TANGERANG – Warga Perumahan Cimone Permai, Kecamatan Karawaci digegerkan dengan penemuan mayat Sandi (46) di dalam kamarnya, Rabu (9/5) lalu sekira pukul 18.30 WIB. Sandi ditemukan tewas dengan posisi tidur terlentang. Saat itu,
di ketahui korban sendirian di rumah.

Informasinya, korban ditemukan dengan badan membengkak dan berair serta mengeluarkan bau busuk yang menyengat. Saat ditemukan korban mengenakan celana pendek merah dan kaus oblong putih.

Kapolsek Karawaci Kompol Abdul Salim mengatakan, pihaknya mendapat laporan tentang penemuan mayat tersebut Rabu (9/5) sekira pukul 21.30 WIB. Kata dia, informasi diterima dari saksi yang merupakan kakak dan keponakan korban.

”Awalnya mereka mencium bau menyengat. Saat memeriksa sumber bau ternyata dari kamar korban,” katanya, Kamis (10/5).
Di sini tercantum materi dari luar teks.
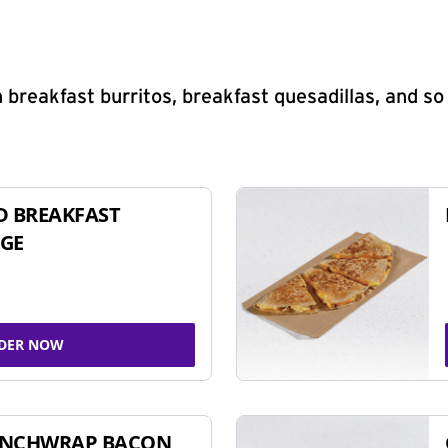
 breakfast burritos, breakfast quesadillas, and s
D BREAKFAST
GE
DER NOW
UNCHWRAP BACON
Abdul mengungkapkan, setelah mendapat laporan ia dan petugas Polsek Karawaci langsung menuju tempat kejadian perkara (TKP). Kata dia, petugas langsung memeriksa korban lalu membawanya ke RSUD Tangarang. ”Dari pemeriksaan
tubuh korban tidak ditemui tanda-tanda kekerasan akibat benda tumpul ataupun tajam,” ungkapnya.

Lebih lanjut, keluarga korban sempat menceritakan korban telah lama menderita penyakit stroke. ”Korban sudah stroke sekitar tiga tahun terakhir, sebelum ditemukan memang keluarganya beberapa hari tidak menjenguk korban,” tuturnya.

Salah satu saksi Etianingsih (50) mengatakan, penemuan mayat adiknya itu bermula saat dirinya mencium bau busuk yang dikira berasal dari sampah dapur. ”Tapi saat saya buang sampah yang di dapur ternyata bau busuknya tetap ada.
Setelah itu, saya meminta anak saya melihat kamar Sandi dan barulah diketahui Sandi ditemukan dalam keadaan meninggal dunia,” ungkapnya.